Make sure to mark the boxes below before creating PR: [x]

Description above provides context of the change
Unit tests coverage for changes (not needed for documentation changes)
Target Github ISSUE in description if exists
Commits follow "How to write a good git commit message"
Relevant documentation is updated including usage instructions.
I will engage committers as explained in Contribution Workflow Example.

In case of fundamental code change, Airflow Improvement Proposal (AIP) is needed.
In case of a new dependency, check compliance with the ASF 3rd Party License Policy.
In case of backwards incompatible changes please leave a note in UPDATING.md.
Read the Pull Request Guidelines for more information.

turbaszek · 2020-06-30T14:56:33Z

@dossett happy to hear your opinion!

airflow/providers/google/cloud/hooks/dataproc.py

dossett · 2020-07-01T18:40:21Z

@turbaszek Thanks! One other small behavior that I added in AIRFLOW-3149 was that if the cluster already existed in the DELETING state, the operator would wait for the DELETE to finish and then create a new cluster. (A rare condition, but one we hit in production more than once.)

Thank you very much!

turbaszek · 2020-07-02T11:36:23Z

@dossett I've added handling of this case

turbaszek · 2020-07-02T12:38:23Z

@olchas would you mind taking a look?

olchas · 2020-07-02T14:48:18Z

airflow/providers/google/cloud/operators/dataproc.py

+            self._handle_error_state(hook)
+        elif cluster.status.state == cluster.status.DELETING:
+            # Wait for cluster to delete
+            for time_to_sleep in exponential_sleep_generator(initial=10, maximum=120):


I know that we are waiting here for an operation that is supposed to finish within a finite amount but what do you think about adding a maximum amount of total sleep before raising an exception?

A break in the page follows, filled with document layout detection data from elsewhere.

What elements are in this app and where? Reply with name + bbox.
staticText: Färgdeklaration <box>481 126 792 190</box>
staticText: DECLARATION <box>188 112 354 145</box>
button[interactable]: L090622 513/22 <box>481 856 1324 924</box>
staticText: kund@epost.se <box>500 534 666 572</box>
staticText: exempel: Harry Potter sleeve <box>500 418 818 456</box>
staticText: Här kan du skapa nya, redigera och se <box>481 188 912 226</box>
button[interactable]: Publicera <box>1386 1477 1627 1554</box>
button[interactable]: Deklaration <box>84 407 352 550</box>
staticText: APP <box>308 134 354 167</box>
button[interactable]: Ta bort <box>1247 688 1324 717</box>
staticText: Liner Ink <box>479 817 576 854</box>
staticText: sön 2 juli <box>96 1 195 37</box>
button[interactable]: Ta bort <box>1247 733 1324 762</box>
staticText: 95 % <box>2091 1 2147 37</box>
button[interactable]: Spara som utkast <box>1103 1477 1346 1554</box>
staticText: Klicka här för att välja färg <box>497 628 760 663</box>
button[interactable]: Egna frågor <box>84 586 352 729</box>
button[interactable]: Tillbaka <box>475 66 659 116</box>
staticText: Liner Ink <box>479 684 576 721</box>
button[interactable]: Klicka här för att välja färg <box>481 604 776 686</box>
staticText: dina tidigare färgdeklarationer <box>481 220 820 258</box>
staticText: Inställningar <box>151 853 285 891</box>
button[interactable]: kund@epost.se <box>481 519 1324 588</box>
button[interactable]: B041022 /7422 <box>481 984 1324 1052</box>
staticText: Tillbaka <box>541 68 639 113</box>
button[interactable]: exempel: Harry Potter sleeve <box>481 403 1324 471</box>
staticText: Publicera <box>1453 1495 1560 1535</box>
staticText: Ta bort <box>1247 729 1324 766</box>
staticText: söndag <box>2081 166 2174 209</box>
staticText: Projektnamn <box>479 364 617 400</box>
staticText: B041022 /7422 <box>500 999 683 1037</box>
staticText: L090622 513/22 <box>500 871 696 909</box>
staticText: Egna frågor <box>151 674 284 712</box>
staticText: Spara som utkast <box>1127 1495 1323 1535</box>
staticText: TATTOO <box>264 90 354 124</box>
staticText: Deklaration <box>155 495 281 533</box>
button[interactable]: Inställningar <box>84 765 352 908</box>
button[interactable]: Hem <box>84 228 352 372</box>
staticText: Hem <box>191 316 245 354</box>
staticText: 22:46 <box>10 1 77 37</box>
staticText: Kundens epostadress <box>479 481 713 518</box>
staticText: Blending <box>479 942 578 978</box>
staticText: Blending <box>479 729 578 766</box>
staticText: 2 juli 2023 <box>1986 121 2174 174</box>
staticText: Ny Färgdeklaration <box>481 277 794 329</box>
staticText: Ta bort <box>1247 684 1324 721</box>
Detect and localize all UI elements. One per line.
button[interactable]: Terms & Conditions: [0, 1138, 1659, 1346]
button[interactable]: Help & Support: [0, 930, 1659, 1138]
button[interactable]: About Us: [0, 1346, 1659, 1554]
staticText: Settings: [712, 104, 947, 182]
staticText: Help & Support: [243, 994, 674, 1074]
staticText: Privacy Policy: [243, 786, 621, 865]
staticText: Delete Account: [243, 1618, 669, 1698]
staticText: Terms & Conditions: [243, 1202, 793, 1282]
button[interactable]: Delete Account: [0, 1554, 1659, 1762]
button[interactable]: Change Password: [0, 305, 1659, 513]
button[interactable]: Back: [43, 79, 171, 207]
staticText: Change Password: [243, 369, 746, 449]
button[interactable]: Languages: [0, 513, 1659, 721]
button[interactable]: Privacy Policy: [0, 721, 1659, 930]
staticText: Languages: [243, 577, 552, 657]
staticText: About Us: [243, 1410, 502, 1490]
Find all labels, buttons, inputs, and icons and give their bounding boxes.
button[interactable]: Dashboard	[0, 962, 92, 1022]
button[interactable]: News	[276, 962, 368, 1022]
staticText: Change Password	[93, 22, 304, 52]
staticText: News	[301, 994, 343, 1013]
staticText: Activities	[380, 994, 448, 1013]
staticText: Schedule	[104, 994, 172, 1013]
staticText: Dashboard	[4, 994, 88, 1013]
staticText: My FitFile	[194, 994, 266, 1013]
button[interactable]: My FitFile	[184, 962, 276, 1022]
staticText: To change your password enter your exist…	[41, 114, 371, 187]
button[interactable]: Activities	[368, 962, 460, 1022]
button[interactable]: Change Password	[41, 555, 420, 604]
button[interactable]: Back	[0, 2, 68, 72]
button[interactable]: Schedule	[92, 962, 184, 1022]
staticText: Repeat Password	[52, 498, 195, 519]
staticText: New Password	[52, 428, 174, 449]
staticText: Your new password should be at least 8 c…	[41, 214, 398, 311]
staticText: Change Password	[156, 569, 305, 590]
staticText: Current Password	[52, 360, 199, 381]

I've added 5m timeout, @dossett do you think it should be ok in most cases?

Honestly, as an Airflow user and Airflow admin I would rather there not be a timeout (or just use whatever global timeouts might exist). I've seen DELETE ops take 45-60 minutes before and if they are taking that long, there's nothing to do except wait for it to complete.

Hm, not sure if this is the right way for "create operator". We even started a discussion about this on devlist:
https://lists.apache.org/thread.html/r9a6833ebafa3f00f79f86d9688f77a958a73ab7b6d9eccd1f0998fe2%40%3Cdev.airflow.apache.org%3E

airflow/providers/google/cloud/operators/dataproc.py

turbaszek · 2020-07-04T09:29:54Z

@dossett @olchas I've added your suggestions

airflow/providers/google/cloud/operators/dataproc.py

jaketf · 2020-07-10T00:01:47Z

airflow/providers/google/cloud/operators/dataproc.py

            self.log.info("Cluster already exists.")
+            cluster = self._get_cluster(hook)


if cluster is in creating state should you block til it reaches running?

If cluster already exists (I assume this is checked by cluster id / name) then you should assert that it matches the any configuration explicitly specified in this operator by the user (e.g. a cluster could exist with this ID but have different dataproc version / missing init actions / etc.) you would not want to consider this a successful run of this operator as it did not meet it's contract of creating a cluster with explicit XYZ config provided by the user.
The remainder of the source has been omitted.